Filter the entries down to the lines containing "生物素修饰半乳糖", and copy those lines.

* _Saved entries_
--*--

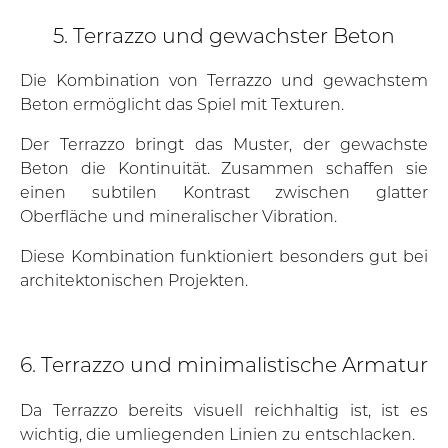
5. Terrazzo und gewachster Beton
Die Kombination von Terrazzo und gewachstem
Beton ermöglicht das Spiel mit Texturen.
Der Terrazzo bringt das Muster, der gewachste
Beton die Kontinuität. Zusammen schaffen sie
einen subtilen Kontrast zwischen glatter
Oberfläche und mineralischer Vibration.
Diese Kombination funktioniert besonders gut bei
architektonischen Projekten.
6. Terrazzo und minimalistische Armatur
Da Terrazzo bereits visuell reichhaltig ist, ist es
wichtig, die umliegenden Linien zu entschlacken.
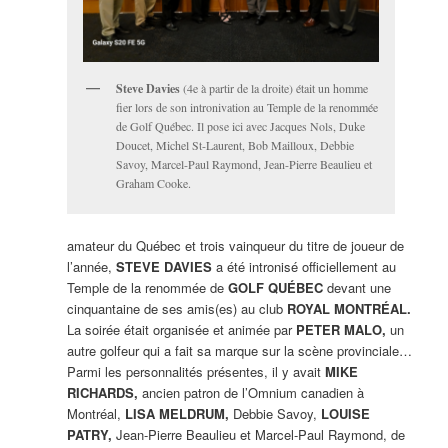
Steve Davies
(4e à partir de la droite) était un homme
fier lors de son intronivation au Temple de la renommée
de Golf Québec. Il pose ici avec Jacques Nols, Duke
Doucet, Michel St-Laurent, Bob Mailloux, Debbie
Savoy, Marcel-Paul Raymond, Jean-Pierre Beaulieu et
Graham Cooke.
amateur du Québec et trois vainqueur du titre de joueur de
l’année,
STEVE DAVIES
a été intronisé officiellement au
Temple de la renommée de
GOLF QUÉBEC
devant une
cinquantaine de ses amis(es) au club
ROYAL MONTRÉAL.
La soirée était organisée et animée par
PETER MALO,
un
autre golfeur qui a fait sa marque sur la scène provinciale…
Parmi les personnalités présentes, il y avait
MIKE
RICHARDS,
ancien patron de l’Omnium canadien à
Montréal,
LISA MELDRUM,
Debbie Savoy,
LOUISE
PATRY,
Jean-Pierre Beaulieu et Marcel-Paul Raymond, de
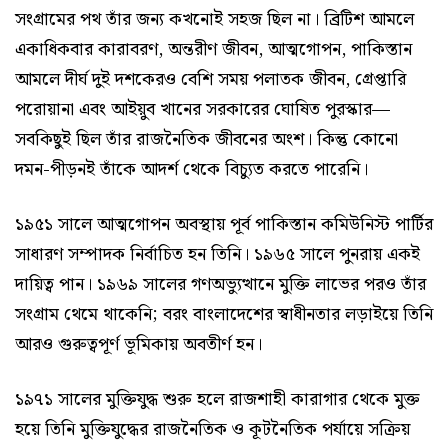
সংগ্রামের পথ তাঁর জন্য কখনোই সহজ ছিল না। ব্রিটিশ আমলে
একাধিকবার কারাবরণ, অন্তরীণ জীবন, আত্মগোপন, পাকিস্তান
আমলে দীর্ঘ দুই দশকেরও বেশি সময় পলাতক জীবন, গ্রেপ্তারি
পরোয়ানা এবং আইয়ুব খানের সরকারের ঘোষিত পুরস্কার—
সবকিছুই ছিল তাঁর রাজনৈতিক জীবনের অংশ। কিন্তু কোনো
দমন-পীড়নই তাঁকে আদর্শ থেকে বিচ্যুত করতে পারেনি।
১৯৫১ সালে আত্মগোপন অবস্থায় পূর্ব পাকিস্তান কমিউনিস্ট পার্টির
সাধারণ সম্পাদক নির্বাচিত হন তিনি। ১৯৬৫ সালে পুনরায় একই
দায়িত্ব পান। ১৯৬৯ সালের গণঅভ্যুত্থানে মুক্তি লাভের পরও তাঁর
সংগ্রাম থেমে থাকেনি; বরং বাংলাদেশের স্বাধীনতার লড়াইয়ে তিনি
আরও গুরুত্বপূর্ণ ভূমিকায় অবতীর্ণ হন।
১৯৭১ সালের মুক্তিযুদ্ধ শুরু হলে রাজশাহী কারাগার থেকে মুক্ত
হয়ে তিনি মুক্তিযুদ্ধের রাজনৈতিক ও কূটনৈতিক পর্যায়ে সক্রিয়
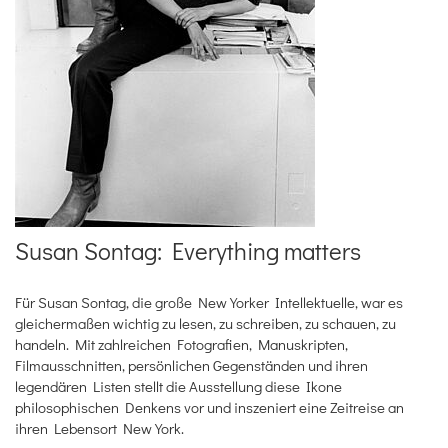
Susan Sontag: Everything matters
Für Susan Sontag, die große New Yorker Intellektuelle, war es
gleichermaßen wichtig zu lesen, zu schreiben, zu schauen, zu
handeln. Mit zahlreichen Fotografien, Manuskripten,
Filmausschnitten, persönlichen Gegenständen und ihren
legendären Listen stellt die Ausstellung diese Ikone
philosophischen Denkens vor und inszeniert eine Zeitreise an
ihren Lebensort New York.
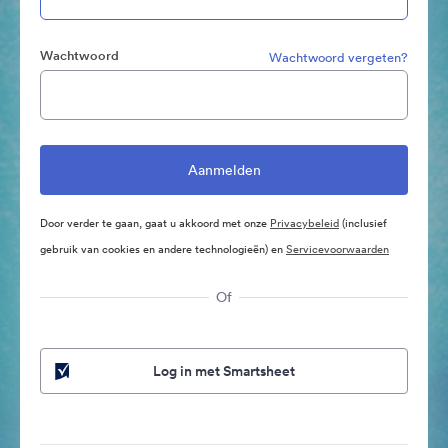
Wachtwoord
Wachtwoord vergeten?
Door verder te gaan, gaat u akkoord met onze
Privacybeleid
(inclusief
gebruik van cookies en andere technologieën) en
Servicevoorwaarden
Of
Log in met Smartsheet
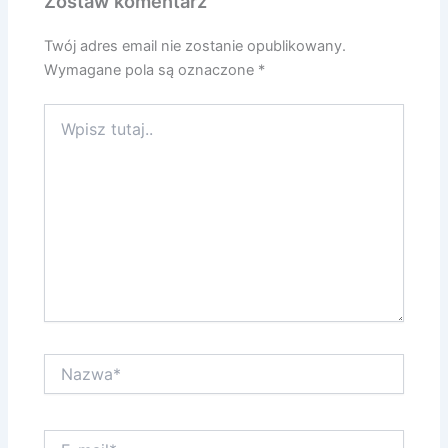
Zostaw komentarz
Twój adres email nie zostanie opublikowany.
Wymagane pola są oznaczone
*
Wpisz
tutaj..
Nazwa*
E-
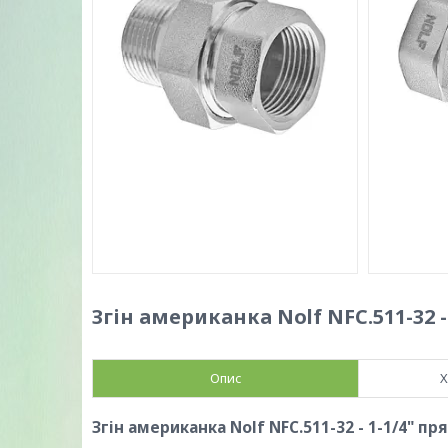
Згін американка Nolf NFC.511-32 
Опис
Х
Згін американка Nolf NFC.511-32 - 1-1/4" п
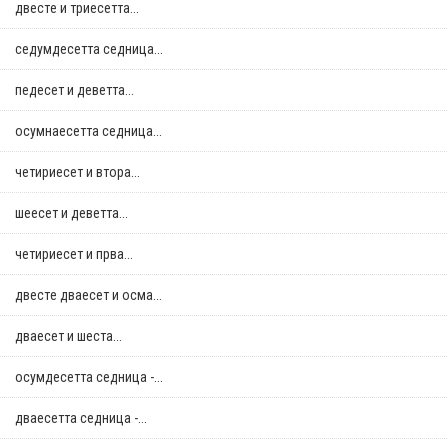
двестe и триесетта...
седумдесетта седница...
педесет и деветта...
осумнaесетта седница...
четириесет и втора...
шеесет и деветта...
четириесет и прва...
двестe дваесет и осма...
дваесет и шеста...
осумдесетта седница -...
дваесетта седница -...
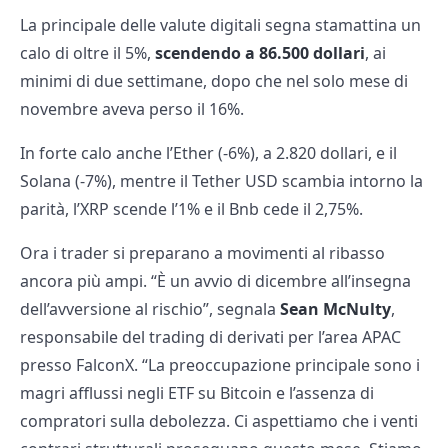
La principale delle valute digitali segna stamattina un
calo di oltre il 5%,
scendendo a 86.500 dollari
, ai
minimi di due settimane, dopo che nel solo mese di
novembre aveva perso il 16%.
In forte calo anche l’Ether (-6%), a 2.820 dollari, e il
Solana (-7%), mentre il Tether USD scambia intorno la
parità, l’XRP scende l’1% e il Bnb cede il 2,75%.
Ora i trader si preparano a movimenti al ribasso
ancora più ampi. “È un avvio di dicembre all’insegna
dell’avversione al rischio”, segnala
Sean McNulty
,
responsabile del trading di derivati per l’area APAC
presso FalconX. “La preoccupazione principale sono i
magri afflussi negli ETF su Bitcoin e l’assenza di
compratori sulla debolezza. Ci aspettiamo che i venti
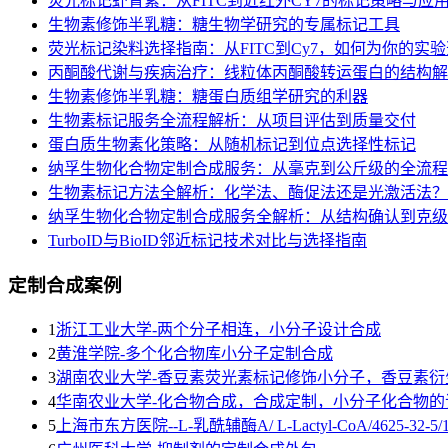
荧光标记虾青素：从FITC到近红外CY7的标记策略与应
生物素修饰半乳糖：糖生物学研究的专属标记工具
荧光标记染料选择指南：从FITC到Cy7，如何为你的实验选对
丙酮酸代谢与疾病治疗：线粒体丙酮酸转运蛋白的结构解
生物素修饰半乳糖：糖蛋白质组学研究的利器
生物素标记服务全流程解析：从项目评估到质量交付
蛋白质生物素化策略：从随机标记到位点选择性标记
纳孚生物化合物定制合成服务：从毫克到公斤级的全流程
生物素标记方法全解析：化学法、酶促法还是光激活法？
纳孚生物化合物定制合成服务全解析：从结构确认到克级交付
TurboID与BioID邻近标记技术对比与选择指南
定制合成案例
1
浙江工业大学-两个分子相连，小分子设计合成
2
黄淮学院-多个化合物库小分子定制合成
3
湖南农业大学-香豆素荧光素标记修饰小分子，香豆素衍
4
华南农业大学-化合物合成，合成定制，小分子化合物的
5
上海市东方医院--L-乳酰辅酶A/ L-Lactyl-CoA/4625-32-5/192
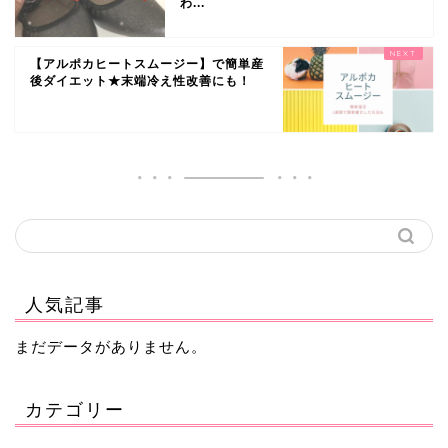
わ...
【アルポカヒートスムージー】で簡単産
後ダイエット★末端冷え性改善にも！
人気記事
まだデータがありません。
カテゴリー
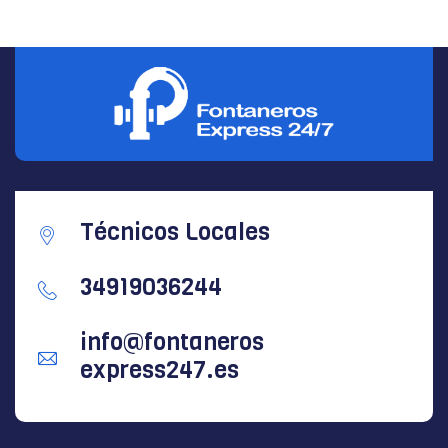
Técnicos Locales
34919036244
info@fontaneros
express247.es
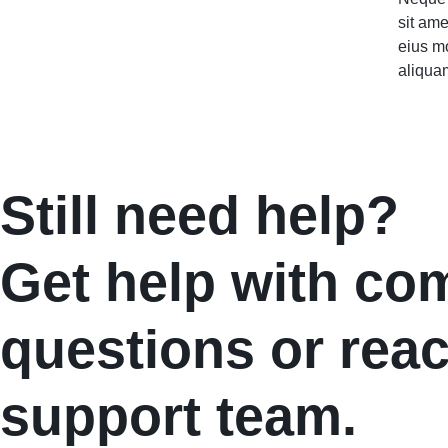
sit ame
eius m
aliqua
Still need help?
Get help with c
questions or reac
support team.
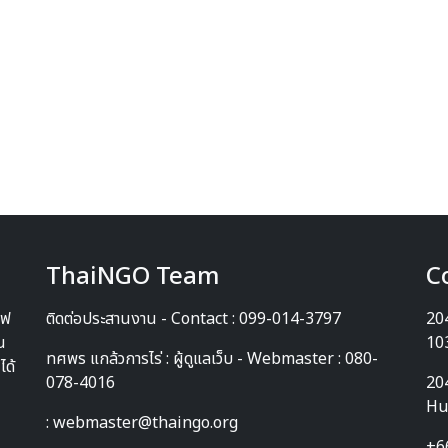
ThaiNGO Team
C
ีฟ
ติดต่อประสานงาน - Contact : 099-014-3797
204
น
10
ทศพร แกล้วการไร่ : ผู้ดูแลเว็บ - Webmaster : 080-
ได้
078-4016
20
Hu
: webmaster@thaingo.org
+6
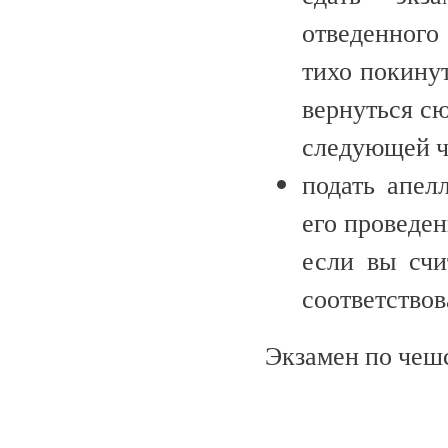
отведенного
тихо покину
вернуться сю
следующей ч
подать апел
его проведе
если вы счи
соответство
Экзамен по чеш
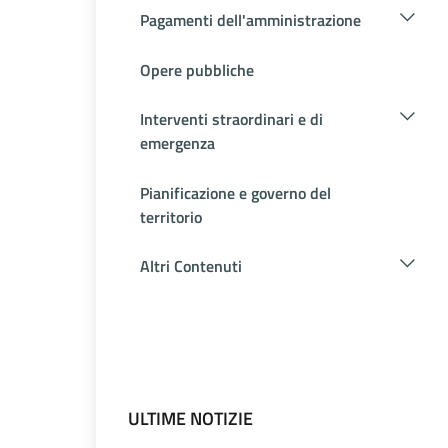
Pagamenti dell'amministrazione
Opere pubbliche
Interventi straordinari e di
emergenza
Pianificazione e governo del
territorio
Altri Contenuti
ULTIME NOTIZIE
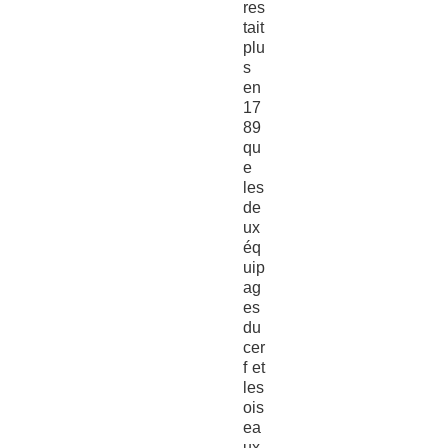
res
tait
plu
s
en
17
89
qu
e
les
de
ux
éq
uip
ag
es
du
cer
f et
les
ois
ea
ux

--*--

* _Answer to the exercise_
生物素修饰半乳糖：糖生物学研究的专属标记工具
生物素修饰半乳糖：糖蛋白质组学研究的利器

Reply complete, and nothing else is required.